Android Question Getting the source code of a webpage with WebView and WebViewExtras

adrianstanescu85

Active Member
Licensed User
Hello,

I need to do a pretty simple thing, which is exact the source code of a webpage, i.e. google.com or whatever, so that I can parse it later on.

I added a WebView to my app and then using the WebViewExtras lib I tried the following:

Sub WebView1_PageFinished (Url As String)
' Now that the web page has loaded we can get the page content as a String
Dim JS1 As String
JS1 = "B4A.CallSub('ProcessHTML', true ,document.documentElement.outerHTML)"
Log("PageFinished: " & JS1)
MyWebViewExtras.executeJavascript(WebView1, JS1)
End Sub

Sub ProcessHTML(Html As String)
' This is the Sub that we'll get the web page to send it's HTML content to

' Log may truncate a large page so you'll not see all of the HTML in the log but the 'html' String should still contain all of the web page HTML

Log("ProcessHTML: " & Html)
End Sub

So far, the ONLY thing I get in my log is:

** Activity (main) Pause, UserClosed = false **
** Activity (main) Create, isFirst = true **
** Activity (main) Resume **
PageFinished: B4A.CallSub('ProcessHTML',true,document.documentElement.innerHTML)
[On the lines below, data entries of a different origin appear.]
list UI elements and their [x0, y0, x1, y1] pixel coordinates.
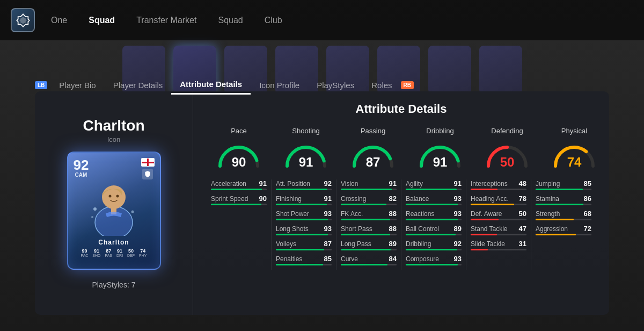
- shield-icon: [142, 169, 153, 179]
- stat-bar-fill: [211, 189, 262, 190]
- stat-value-label: 31: [513, 240, 526, 248]
- stat-bar-bg: [341, 234, 397, 235]
- stat-bar-bg: [471, 189, 526, 190]
- stat-row: Crossing82: [341, 195, 397, 205]
- stat-bar-bg: [341, 264, 397, 265]
- stat-row: Curve84: [341, 255, 397, 265]
- stat-name-label: Crossing: [341, 195, 380, 203]
- stat-bar-bg: [536, 189, 591, 190]
- nav-one[interactable]: One: [51, 16, 67, 25]
- stats-column-4: Interceptions48Heading Acc.78Def. Aware5…: [466, 179, 531, 270]
- gauge-shooting-value: 91: [299, 156, 313, 169]
- stat-name-label: Sprint Speed: [211, 195, 250, 203]
- stat-row: Att. Position92: [276, 179, 332, 190]
- stat-bar-fill: [471, 204, 514, 205]
- tab-player-bio[interactable]: Player Bio: [50, 76, 104, 94]
- stat-row: FK Acc.88: [341, 210, 397, 220]
- stat-row: Heading Acc.78: [471, 195, 526, 205]
- stat-bar-bg: [536, 234, 591, 235]
- gauge-dribbling-label: Dribbling: [426, 127, 453, 135]
- stat-bar-fill: [341, 249, 391, 250]
- stat-name-label: Jumping: [536, 180, 575, 188]
- stat-value-label: 88: [383, 225, 397, 233]
- card-rating: 92 CAM: [74, 158, 89, 178]
- card-stats-row: 90 PAC 91 SHO 87 PAS 91 DRI 50 DEF: [80, 248, 147, 257]
- gauge-pace-value: 90: [232, 156, 246, 169]
- stat-value-label: 87: [318, 240, 332, 248]
- stat-name-label: Short Pass: [341, 225, 380, 233]
- stat-bar-fill: [471, 234, 497, 235]
- stat-name-label: Dribbling: [406, 240, 445, 248]
- gauge-physical-label: Physical: [561, 127, 587, 135]
- stat-bar-bg: [471, 249, 526, 250]
- stat-value-label: 78: [513, 195, 526, 203]
- card-stat-2: 87 PAS: [105, 248, 113, 257]
- stat-name-label: FK Acc.: [341, 210, 380, 218]
- stat-row: Jumping85: [536, 179, 591, 190]
- stat-value-label: 88: [383, 210, 397, 218]
- stat-row: Acceleration91: [211, 179, 267, 190]
- gauge-shooting-label: Shooting: [292, 127, 319, 135]
- stat-name-label: Interceptions: [471, 180, 510, 188]
- tab-attribute-details[interactable]: Attribute Details: [171, 75, 251, 95]
- stat-name-label: Finishing: [276, 195, 315, 203]
- stat-row: Agility91: [406, 179, 462, 190]
- stat-row: Long Shots93: [276, 225, 332, 235]
- stat-name-label: Long Pass: [341, 240, 380, 248]
- stat-bar-fill: [341, 189, 392, 190]
- gauge-physical-visual: 74: [550, 139, 598, 169]
- nav-links: One Squad Transfer Market Squad Club: [51, 16, 282, 25]
- nav-squad[interactable]: Squad: [89, 16, 115, 25]
- card-position: CAM: [75, 172, 87, 178]
- player-image-area: [79, 182, 149, 236]
- stat-value-label: 48: [513, 179, 526, 188]
- stat-row: Penalties85: [276, 255, 332, 265]
- card-player-name: Charlton: [98, 239, 129, 246]
- stat-bar-fill: [276, 234, 328, 235]
- nav-transfer[interactable]: Transfer Market: [136, 16, 196, 25]
- stat-row: Long Pass89: [341, 240, 397, 250]
- stat-bar-fill: [471, 189, 497, 190]
- stat-row: Shot Power93: [276, 210, 332, 220]
- nav-squad2[interactable]: Squad: [218, 16, 243, 25]
- stat-bar-bg: [471, 204, 526, 205]
- stat-name-label: Vision: [341, 180, 380, 188]
- stat-bar-fill: [406, 234, 456, 235]
- stat-value-label: 92: [318, 179, 332, 188]
- gauge-pace-label: Pace: [231, 127, 247, 135]
- nav-club[interactable]: Club: [265, 16, 282, 25]
- stat-bar-bg: [536, 204, 591, 205]
- stat-bar-fill: [276, 249, 324, 250]
- gauge-passing-visual: 87: [349, 139, 397, 169]
- stats-column-2: Vision91Crossing82FK Acc.88Short Pass88L…: [336, 179, 401, 270]
- stat-value-label: 47: [513, 225, 526, 233]
- gauge-dribbling: Dribbling 91: [408, 127, 472, 169]
- lb-badge: LB: [35, 81, 47, 89]
- stat-row: Slide Tackle31: [471, 240, 526, 250]
- stats-column-1: Att. Position92Finishing91Shot Power93Lo…: [272, 179, 336, 270]
- tab-playstyles[interactable]: PlayStyles: [308, 76, 363, 94]
- stat-bar-fill: [536, 234, 576, 235]
- stat-value-label: 93: [448, 210, 462, 218]
- tab-roles[interactable]: Roles: [363, 76, 400, 94]
- gauge-shooting-visual: 91: [282, 139, 330, 169]
- stat-bar-fill: [536, 219, 574, 220]
- gauge-physical-value: 74: [567, 156, 582, 169]
- gauge-passing-label: Passing: [361, 127, 385, 135]
- playstyles-info: PlayStyles: 7: [92, 280, 136, 289]
- categories-row: Pace 90 Shooting 91: [207, 127, 596, 169]
- flag-icon: [141, 158, 155, 167]
- stats-column-3: Agility91Balance93Reactions93Ball Contro…: [401, 179, 466, 270]
- stat-name-label: Volleys: [276, 240, 315, 248]
- stat-row: Short Pass88: [341, 225, 397, 235]
- stat-row: Vision91: [341, 179, 397, 190]
- tab-player-details[interactable]: Player Details: [105, 76, 172, 94]
- stat-bar-fill: [471, 219, 499, 220]
- gauge-dribbling-visual: 91: [416, 139, 464, 169]
- stat-value-label: 86: [578, 195, 591, 203]
- tab-navigation: LB Player Bio Player Details Attribute D…: [35, 75, 609, 95]
- card-rating-num: 92: [74, 158, 89, 172]
- stat-row: Volleys87: [276, 240, 332, 250]
- stat-row: Stand Tackle47: [471, 225, 526, 235]
- tab-icon-profile[interactable]: Icon Profile: [251, 76, 308, 94]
So... it stops at that, no source code... Do you have any suggestions?

Thank you!
Adrian
 

adrianstanescu85

Active Member
Licensed User
Martin,

I added the WebViewExtras lib, as far as I know that lib replaces an old one... Do I need to add something different? I do have to say the compiler doesn't output any error...

Adrian
 

adrianstanescu85

Active Member
Licensed User
Martin,

Thank you for the reply, that was the exact example I was using before, and still... the log doesn't show any source code. To be more precise I downloaded the example already built that I found there and ran it.. same thing. Then I added a Log after the execution of the javascript, that is logged... but the ProcessHTML sub never gets launched! I have an extra log there that never fires. Any suggestions?
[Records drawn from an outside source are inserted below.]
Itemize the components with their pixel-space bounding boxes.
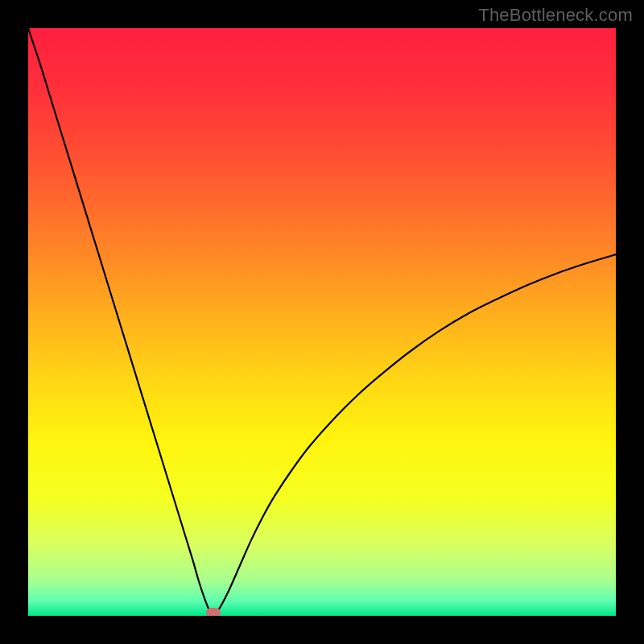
chart-svg <box>28 28 616 616</box>
optimal-point-marker <box>206 608 221 616</box>
plot-area <box>28 28 616 616</box>
gradient-background <box>28 28 616 616</box>
watermark-text: TheBottleneck.com <box>478 5 633 26</box>
chart-frame: TheBottleneck.com <box>0 0 644 644</box>
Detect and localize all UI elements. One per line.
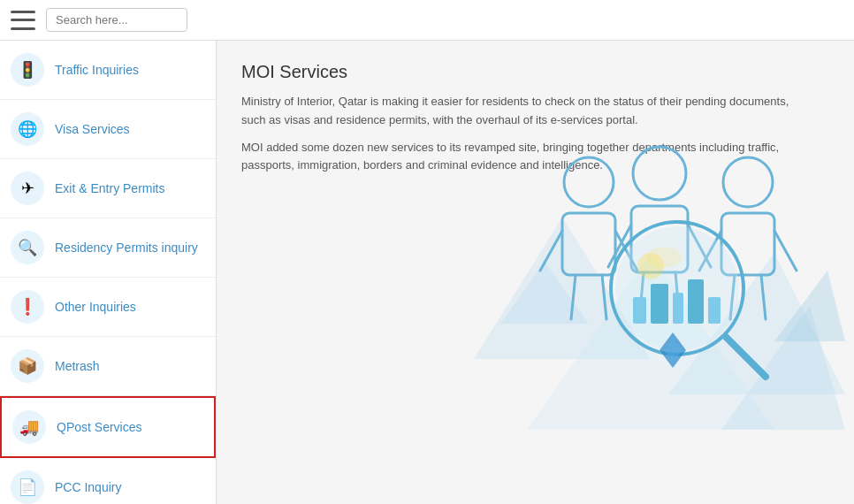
svg-point-7: [564, 157, 614, 207]
search-input[interactable]: [46, 8, 187, 32]
page-title: MOI Services: [241, 62, 829, 82]
sidebar: 🚦Traffic Inquiries🌐Visa Services✈Exit & …: [0, 41, 217, 504]
visa-services-icon: 🌐: [11, 112, 44, 146]
traffic-inquiries-label: Traffic Inquiries: [55, 63, 139, 77]
content-area: MOI Services Ministry of Interior, Qatar…: [217, 41, 854, 504]
other-inquiries-icon: ❗: [11, 290, 44, 324]
svg-point-34: [646, 247, 682, 268]
other-inquiries-label: Other Inquiries: [55, 300, 136, 314]
main-content: 🚦Traffic Inquiries🌐Visa Services✈Exit & …: [0, 41, 854, 504]
exit-entry-permits-label: Exit & Entry Permits: [55, 181, 164, 195]
sidebar-item-traffic-inquiries[interactable]: 🚦Traffic Inquiries: [0, 41, 216, 100]
illustration: [474, 94, 845, 430]
svg-rect-32: [708, 297, 721, 324]
qpost-services-label: QPost Services: [57, 420, 141, 434]
pcc-inquiry-icon: 📄: [11, 470, 44, 504]
pcc-inquiry-label: PCC Inquiry: [55, 480, 121, 494]
svg-rect-28: [633, 297, 646, 324]
residency-permits-label: Residency Permits inquiry: [55, 241, 198, 255]
svg-point-19: [723, 157, 773, 207]
metrash-icon: 📦: [11, 349, 44, 383]
sidebar-item-residency-permits[interactable]: 🔍Residency Permits inquiry: [0, 218, 216, 278]
exit-entry-permits-icon: ✈: [11, 172, 44, 205]
top-bar: [0, 0, 854, 41]
svg-rect-31: [688, 279, 704, 324]
traffic-inquiries-icon: 🚦: [11, 53, 44, 87]
svg-point-26: [615, 226, 739, 350]
qpost-services-icon: 🚚: [12, 410, 46, 444]
sidebar-item-metrash[interactable]: 📦Metrash: [0, 337, 216, 396]
svg-point-13: [633, 147, 686, 200]
metrash-label: Metrash: [55, 359, 100, 373]
sidebar-item-pcc-inquiry[interactable]: 📄PCC Inquiry: [0, 458, 216, 504]
sidebar-item-qpost-services[interactable]: 🚚QPost Services: [0, 396, 216, 458]
svg-rect-30: [673, 293, 683, 324]
svg-rect-29: [651, 284, 668, 324]
residency-permits-icon: 🔍: [11, 231, 44, 264]
sidebar-item-visa-services[interactable]: 🌐Visa Services: [0, 100, 216, 159]
hamburger-menu[interactable]: [11, 11, 35, 30]
sidebar-item-exit-entry-permits[interactable]: ✈Exit & Entry Permits: [0, 159, 216, 218]
sidebar-item-other-inquiries[interactable]: ❗Other Inquiries: [0, 278, 216, 337]
visa-services-label: Visa Services: [55, 122, 130, 136]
I'm using the 1.40 version of WebViewExtras which you posted at http://www.basic4ppc.com/android/forum/attachments/webviewextras_v1_40-zip.18329/ and I hope it's the right one. I added the contents to the libs (extra libs actually) folder where I put all the other libs for B4A as I use them.
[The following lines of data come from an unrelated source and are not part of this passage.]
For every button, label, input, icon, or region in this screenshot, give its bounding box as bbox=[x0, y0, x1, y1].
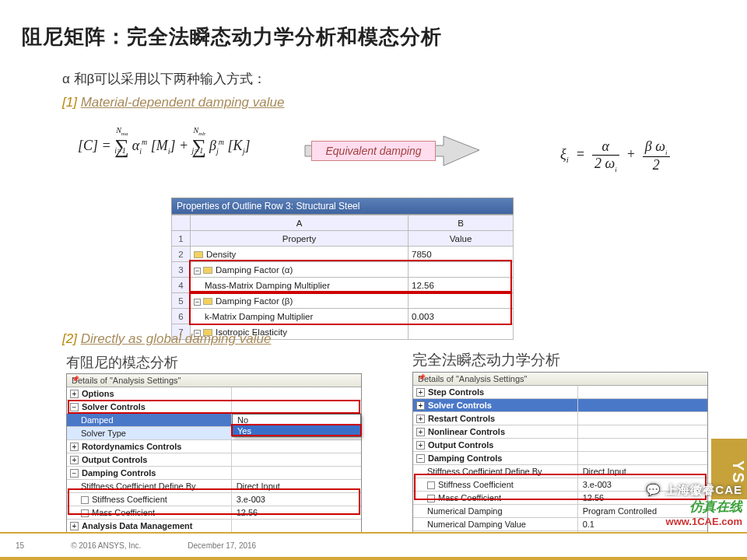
col-A: A bbox=[191, 215, 409, 231]
collapse-icon[interactable]: − bbox=[194, 268, 201, 275]
val-stiff-define[interactable]: Direct Input bbox=[578, 465, 707, 478]
row-solver-type[interactable]: Solver Type bbox=[67, 427, 232, 439]
col-value: Value bbox=[409, 231, 514, 247]
properties-table: Properties of Outline Row 3: Structural … bbox=[171, 198, 514, 340]
formula-c-matrix: [C] = Nma ∑ i=1 αim [Mi] + Nmb ∑ j=1 βjm… bbox=[78, 132, 250, 156]
section-2-num: [2] bbox=[62, 331, 77, 346]
property-icon bbox=[203, 298, 212, 305]
date: December 17, 2016 bbox=[188, 541, 256, 550]
watermark-line1: 💬 上海徽睿CAE bbox=[646, 483, 742, 498]
pin-icon[interactable]: 📌 bbox=[72, 376, 78, 382]
row-nonlinear-controls[interactable]: +Nonlinear Controls bbox=[413, 425, 578, 438]
section-1-num: [1] bbox=[62, 95, 77, 110]
subtitle-left: 有阻尼的模态分析 bbox=[66, 353, 178, 372]
expand-icon[interactable]: + bbox=[416, 441, 425, 450]
collapse-icon[interactable]: − bbox=[194, 299, 201, 306]
section-1-heading: [1] Material-dependent damping value bbox=[62, 95, 284, 110]
row-damping-controls[interactable]: −Damping Controls bbox=[413, 452, 578, 464]
watermark-line2: 仿真在线 bbox=[646, 498, 742, 516]
row-damping-controls[interactable]: −Damping Controls bbox=[67, 467, 232, 479]
val-mass-mult[interactable]: 12.56 bbox=[409, 278, 514, 293]
val-stiff-define[interactable]: Direct Input bbox=[232, 480, 361, 492]
expand-icon[interactable]: + bbox=[416, 401, 425, 410]
panel-header: Details of "Analysis Settings"📌 bbox=[413, 373, 707, 386]
footer: 15 © 2016 ANSYS, Inc. December 17, 2016 bbox=[0, 534, 747, 557]
col-property: Property bbox=[191, 231, 409, 247]
arrow-equivalent-damping: Equivalent damping bbox=[311, 136, 490, 167]
val-stiff-coef[interactable]: 3.e-003 bbox=[232, 493, 361, 506]
row-step-controls[interactable]: +Step Controls bbox=[413, 386, 578, 398]
watermark-url: www.1CAE.com bbox=[646, 516, 742, 527]
prop-damping-alpha[interactable]: −Damping Factor (α) bbox=[191, 262, 409, 278]
collapse-icon[interactable]: − bbox=[416, 454, 425, 463]
copyright: © 2016 ANSYS, Inc. bbox=[71, 541, 141, 550]
row-stiff-define[interactable]: Stiffness Coefficient Define By bbox=[413, 465, 578, 478]
row-output-controls[interactable]: +Output Controls bbox=[413, 439, 578, 451]
analysis-settings-panel-left: Details of "Analysis Settings"📌 +Options… bbox=[66, 373, 362, 533]
expand-icon[interactable]: + bbox=[416, 415, 425, 423]
intro-text: α 和β可以采用以下两种输入方式： bbox=[62, 70, 266, 88]
damped-dropdown[interactable]: No Yes bbox=[232, 414, 361, 437]
property-icon bbox=[194, 251, 203, 258]
expand-icon[interactable]: + bbox=[416, 428, 425, 436]
section-2-heading: [2] Directly as global damping value bbox=[62, 331, 271, 347]
row-num-damping[interactable]: Numerical Damping bbox=[413, 505, 578, 517]
checkbox-icon[interactable] bbox=[427, 495, 435, 502]
page-number: 15 bbox=[16, 541, 24, 550]
row-analysis-data[interactable]: +Analysis Data Management bbox=[67, 520, 232, 532]
dropdown-option-no[interactable]: No bbox=[233, 415, 360, 425]
expand-icon[interactable]: + bbox=[70, 390, 79, 398]
row-mass-coef[interactable]: Mass Coefficient bbox=[413, 492, 578, 504]
dropdown-option-yes[interactable]: Yes bbox=[233, 425, 360, 436]
row-options[interactable]: +Options bbox=[67, 387, 232, 400]
expand-icon[interactable]: + bbox=[70, 443, 79, 451]
checkbox-icon[interactable] bbox=[427, 481, 435, 489]
panel-header: Details of "Analysis Settings"📌 bbox=[67, 374, 361, 387]
slide-title: 阻尼矩阵：完全法瞬态动力学分析和模态分析 bbox=[22, 23, 442, 51]
prop-k-mult[interactable]: k-Matrix Damping Multiplier bbox=[191, 309, 409, 324]
checkbox-icon[interactable] bbox=[81, 509, 89, 517]
prop-mass-mult[interactable]: Mass-Matrix Damping Multiplier bbox=[191, 278, 409, 293]
collapse-icon[interactable]: − bbox=[70, 403, 79, 411]
watermark: 💬 上海徽睿CAE 仿真在线 www.1CAE.com bbox=[646, 483, 742, 527]
row-stiff-coef[interactable]: Stiffness Coefficient bbox=[67, 493, 232, 506]
pin-icon[interactable]: 📌 bbox=[418, 374, 424, 380]
row-solver-controls[interactable]: +Solver Controls bbox=[413, 399, 578, 411]
expand-icon[interactable]: + bbox=[70, 456, 79, 464]
row-mass-coef[interactable]: Mass Coefficient bbox=[67, 506, 232, 519]
prop-density[interactable]: Density bbox=[191, 247, 409, 262]
expand-icon[interactable]: + bbox=[70, 522, 79, 530]
arrow-label: Equivalent damping bbox=[311, 141, 436, 161]
val-density[interactable]: 7850 bbox=[409, 247, 514, 262]
row-restart-controls[interactable]: +Restart Controls bbox=[413, 412, 578, 425]
val-k-mult[interactable]: 0.003 bbox=[409, 309, 514, 324]
expand-icon[interactable]: + bbox=[416, 388, 425, 397]
row-stiff-coef[interactable]: Stiffness Coefficient bbox=[413, 478, 578, 491]
section-2-text: Directly as global damping value bbox=[81, 331, 272, 346]
property-icon bbox=[203, 267, 212, 274]
properties-header: Properties of Outline Row 3: Structural … bbox=[171, 198, 514, 215]
subtitle-right: 完全法瞬态动力学分析 bbox=[412, 350, 560, 370]
col-B: B bbox=[409, 215, 514, 231]
properties-grid[interactable]: AB 1PropertyValue 2Density7850 3−Damping… bbox=[171, 215, 514, 340]
checkbox-icon[interactable] bbox=[81, 496, 89, 504]
prop-damping-beta[interactable]: −Damping Factor (β) bbox=[191, 293, 409, 309]
val-mass-coef[interactable]: 12.56 bbox=[232, 506, 361, 519]
row-output-controls[interactable]: +Output Controls bbox=[67, 453, 232, 466]
row-num-damping-val[interactable]: Numerical Damping Value bbox=[413, 518, 578, 530]
row-rotordynamics[interactable]: +Rotordynamics Controls bbox=[67, 440, 232, 453]
row-num: 2 bbox=[172, 247, 191, 262]
row-damped[interactable]: Damped bbox=[67, 414, 232, 426]
section-1-text: Material-dependent damping value bbox=[81, 95, 285, 110]
row-stiff-define[interactable]: Stiffness Coefficient Define By bbox=[67, 480, 232, 492]
formula-xi: ξi = α2 ωi + β ωi2 bbox=[560, 138, 670, 173]
row-solver-controls[interactable]: −Solver Controls bbox=[67, 401, 232, 413]
collapse-icon[interactable]: − bbox=[70, 469, 79, 478]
Is the version wrong or something doesn't work from somewhere else?

Thank you!
Adrian
 

warwound

Expert
Licensed User
Hmmm....

I just downloaded the 'SaveHTML' example from the above link and compiled it using WebViewExtras 1.40, it works as expected!
I did add a WebChromeClient to the WebView, now any browser console messages (such as errors) will be output to the android log:

B4X:
Sub Activity_Create(FirstTime As Boolean)
   Activity.LoadLayout("layoutMain")
   
   '   add the B4A javascript interface to the WebView
   WebViewExtras1.addJavascriptInterface(WebView1, "B4A")
   
   '   adding a WebChromeClient will log all browser console message to the android log
   '   so any webpage or javascript errors will be logged
   WebViewExtras1.addWebChromeClient(WebView1, "")
   
   '   now load a web page
   WebView1.LoadUrl("http://www.basic4ppc.com/android/forum/threads/getting-the-source-code-of-a-webpage-with-webview-and-webviewextras.34418/#post-202076")
End Sub
This is the log output:

LogCat connected to: HT19MTJ01204
--------- beginning of /dev/log/system
--------- beginning of /dev/log/main
** Activity (main) Create, isFirst = true **
** Activity (main) Resume **
XenForo.init() %dms. jQuery %s/%s in http://www.basic4ppc.com/android/forum/js/xenforo/xenforo.js?_v=28d42049 (Line: 191)
PageFinished: B4A.CallSub('ProcessHTML', false, document.documentElement.outerHTML)
Invalid App Id: Must be a number or numeric string representing the application id. in http://connect.facebook.net/en_US/all.js (Line: 56)
FB.getLoginStatus() called before calling FB.init(). in http://connect.facebook.net/en_US/all.js (Line: 56)
FB.getLoginStatus() called before calling FB.init(). in http://connect.facebook.net/en_US/all.js (Line: 56)
ProcessHTML: <html id="XenForo" lang="en-US" dir="LTR" class="Public LoggedOut NoSidebar Responsive hasJs Touch" xmlns:fb="http://www.facebook.com/2008/fbml"><head>

<meta charset="utf-8">
<meta http-equiv="X-UA-Compatible" content="IE=Edge,chrome=1">

<meta name="viewport" content="width=device-width, initial-scale=1">


<base href="http://www.basic4ppc.com/android/forum/">
<script async="" src="http://www.google-analytics.com/ga.js"></script><script>
var _b = document.getElementsByTagName('base')[0], _bH = "http://www.basic4ppc.com/android/forum/";
if (_b && _b.href != _bH) _b.href = _bH;
</script>


<title>Question - Getting the source code of a webpage with WebView and WebViewExtras | Basic4android Community</title>


<link rel="stylesheet" href="css.php?css=xenforo,form,public&amp;style=1&amp;dir=LTR&amp;d=1383667135">
<link rel="stylesheet" href="css.php?css=bb_code,login_bar,message,message_user_info,panel_scroller,share_page,thread_view&amp;style=1&amp;dir=LTR&amp;d=1383667135">

Message longer than Log limit (4000). Message was truncated.
You can see a few console messages then ProcessHTML is called and there's the webpage HTML.
(I only pasted some of the log as the forum didn't want all 4000+ characters).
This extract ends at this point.